Last March, Sun Microsystems and America Online (AOL) said they would develop software to enable companies to operate in the online economy. Following AOL's acquisition of Netscape, the work was taken over by a joint venture dubbed the Sun/Netscape Alliance, which markets its products under the iPlanet brand name.
iPlanet's offerings, which include application servers, directory software, Web servers, messaging software, calendaring packages and online selling and bill payment applications, have so far all only been available under Sun's Solaris operating system (OS).
Although some already run under IBM's AIX, with others available on Microsoft's Windows NT and Hewlett-Packard's HP/UX systems, the full portfolio will now be available on the RS/6000 by the middle of this year. It will be marketed by both IBM and the Alliance, but will be sold only by the Alliance.
Mark Tolliver, president and general manager of the Alliance, claimed: "It really is about customer choice, both on the selection of software and the selection of hardware. In that sense, we really do make it possible for people to expand their range of choices and that's a good thing."
And Rod Adkins, IBM's general manager for the RS/6000, said he expected the products to appeal to a broad range of businesses.
"I look at the market in two pieces. There are the traditional acting customers that are adding ebusiness extensions to their business, which this will clearly appeal to," he said.

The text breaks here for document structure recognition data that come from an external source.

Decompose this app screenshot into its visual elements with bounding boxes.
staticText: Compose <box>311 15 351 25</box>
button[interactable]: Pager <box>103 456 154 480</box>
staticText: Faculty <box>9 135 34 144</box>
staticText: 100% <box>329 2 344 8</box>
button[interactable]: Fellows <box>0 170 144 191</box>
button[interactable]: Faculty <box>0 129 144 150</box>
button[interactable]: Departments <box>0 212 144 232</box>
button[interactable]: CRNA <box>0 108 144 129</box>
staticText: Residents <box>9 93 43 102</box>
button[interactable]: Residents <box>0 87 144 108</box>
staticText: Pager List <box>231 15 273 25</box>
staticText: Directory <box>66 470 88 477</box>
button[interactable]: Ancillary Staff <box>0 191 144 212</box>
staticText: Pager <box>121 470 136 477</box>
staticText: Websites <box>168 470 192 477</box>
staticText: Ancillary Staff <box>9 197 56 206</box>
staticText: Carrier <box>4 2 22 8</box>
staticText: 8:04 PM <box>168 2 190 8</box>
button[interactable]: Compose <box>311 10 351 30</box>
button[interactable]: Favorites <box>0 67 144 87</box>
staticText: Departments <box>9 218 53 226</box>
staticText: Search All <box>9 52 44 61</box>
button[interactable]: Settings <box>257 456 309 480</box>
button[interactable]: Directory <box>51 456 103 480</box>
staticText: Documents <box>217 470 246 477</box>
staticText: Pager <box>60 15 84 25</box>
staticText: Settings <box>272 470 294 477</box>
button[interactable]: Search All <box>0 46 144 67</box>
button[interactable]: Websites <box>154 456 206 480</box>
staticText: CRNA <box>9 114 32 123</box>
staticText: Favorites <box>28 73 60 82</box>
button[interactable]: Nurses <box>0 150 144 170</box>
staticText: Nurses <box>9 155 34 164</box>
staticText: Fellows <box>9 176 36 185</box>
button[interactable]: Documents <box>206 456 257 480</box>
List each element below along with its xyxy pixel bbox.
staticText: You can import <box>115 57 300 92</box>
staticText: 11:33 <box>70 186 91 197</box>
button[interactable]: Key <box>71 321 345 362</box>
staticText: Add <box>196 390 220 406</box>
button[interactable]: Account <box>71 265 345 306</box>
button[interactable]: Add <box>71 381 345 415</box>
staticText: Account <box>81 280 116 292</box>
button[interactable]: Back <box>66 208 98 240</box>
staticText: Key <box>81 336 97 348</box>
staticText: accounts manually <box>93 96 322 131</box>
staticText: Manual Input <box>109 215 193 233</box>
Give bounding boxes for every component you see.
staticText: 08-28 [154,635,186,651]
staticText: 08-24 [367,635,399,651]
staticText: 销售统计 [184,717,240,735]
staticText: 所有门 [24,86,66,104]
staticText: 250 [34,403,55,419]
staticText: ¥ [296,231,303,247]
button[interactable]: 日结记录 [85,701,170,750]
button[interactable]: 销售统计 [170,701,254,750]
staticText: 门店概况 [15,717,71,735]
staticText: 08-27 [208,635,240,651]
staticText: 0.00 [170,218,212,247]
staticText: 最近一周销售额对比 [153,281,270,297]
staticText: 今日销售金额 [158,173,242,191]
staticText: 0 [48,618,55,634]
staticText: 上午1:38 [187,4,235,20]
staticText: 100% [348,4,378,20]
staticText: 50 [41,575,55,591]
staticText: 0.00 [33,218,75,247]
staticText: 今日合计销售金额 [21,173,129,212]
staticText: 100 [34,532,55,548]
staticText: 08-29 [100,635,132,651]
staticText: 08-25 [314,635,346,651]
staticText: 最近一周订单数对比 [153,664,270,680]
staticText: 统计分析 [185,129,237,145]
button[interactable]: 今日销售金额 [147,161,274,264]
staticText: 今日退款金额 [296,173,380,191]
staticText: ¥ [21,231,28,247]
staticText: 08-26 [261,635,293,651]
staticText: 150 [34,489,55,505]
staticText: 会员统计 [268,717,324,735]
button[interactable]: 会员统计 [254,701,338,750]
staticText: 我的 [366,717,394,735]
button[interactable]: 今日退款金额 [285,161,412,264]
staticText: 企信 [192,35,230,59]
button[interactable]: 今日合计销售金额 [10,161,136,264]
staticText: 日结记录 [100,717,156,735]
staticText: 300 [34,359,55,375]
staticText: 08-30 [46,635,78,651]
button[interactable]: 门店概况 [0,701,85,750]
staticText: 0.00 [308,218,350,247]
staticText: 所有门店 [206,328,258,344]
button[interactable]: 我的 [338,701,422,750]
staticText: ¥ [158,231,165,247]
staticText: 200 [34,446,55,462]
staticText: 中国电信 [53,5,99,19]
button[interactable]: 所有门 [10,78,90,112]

"And there's another segment of the market, which I call the emerging growth acting customers. These are customers born on the Web. I can also see this set of offerings appealing to those types of customers too," he added.
Under the terms of the deal, the Alliance will provide the resources to port, test and support its applications on the RS/6000. IBM, on the other hand, will supply onsite technical assistance, development resources and hardware and software to the Alliance to help it with its porting work.
IBM and AOL will also both pay towards establishing worldwide competency centres and training for IBM employees and its partners.
The financial details of the agreement were not disclosed.